A ‘Revolution’ in the UK’s Higher Education? We’ve heard that before…
Last Sunday’s Observer carried an article by Gordon Brown in which the Prime Minister tried to distance himself from the very policies that he and the New Labour government have promoted for over 11 years. In an extraordinarily disingenuous article, the Prime Minister suggested that the UK faces a ‘defining moment’ in which ‘we are seeing not just the collapse of failed institutions but the collapse of a failed laissez-faire dogma. In this first financial crisis of the global age the old free market fundamentalism, no matter how it is dressed up, has been found wanting.’

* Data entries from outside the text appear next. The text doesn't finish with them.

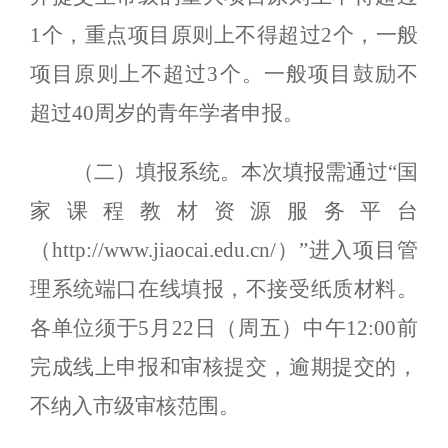
1个，重点项目原则上不得超过2个，一般
项目原则上不超过3个。一般项目鼓励不
超过40周岁的青年学者申报。
（二）填报系统。
本次填报需通过“国
家课程教材资源服务平台
（http://www.jiaocai.edu.cn/）”进入项目管
理系统端口在线填报，不接受纸质材料。
各单位须于5月22日（周五）中午12:00前
完成线上申报和审核提交，逾期提交的，
不纳入市级审核范围。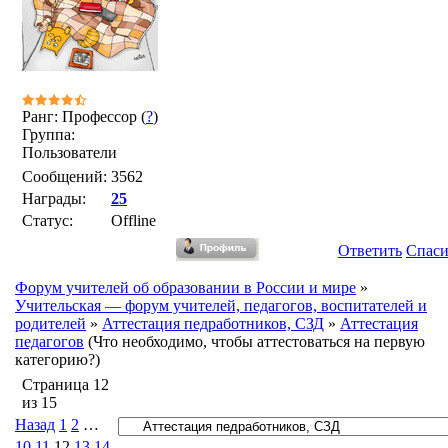
Ранг: Профессор (
?
)
Группа:
Пользователи
Сообщений:
3562
Награды:
25
Статус:
Offline
Ответить
Спас
Форум учителей об образовании в России и мире
»
Учительская — форум учителей, педагогов, воспитателей и
родителей
»
Аттестация педработников, СЗД
»
Аттестация
педагогов
(Что необходимо, чтобы аттестоваться на первую
категорию?)
Страница
12
из
15
Назад
1
2
…
10
11
12
13
14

If anything has been found ‘wanting’, it’s been Gordon Brown’s laissez-fairism, and his adherence to what he himself quite rightly describes as ‘the old free market fundamentalism’. For Brown to preach against these things is the equivalent of Dick Cheney saying that that we should look beyond the militarism that has so failed the U.S. in Iraq. Both men are the architects of their own failed policies, and fortunately the Prime Minister’s readers in the Observer are not as unaware as he evidently assumes them to be. If in doubt, have a look at the comments posted beneath the article in the Observer‘s Comment-is-Free section.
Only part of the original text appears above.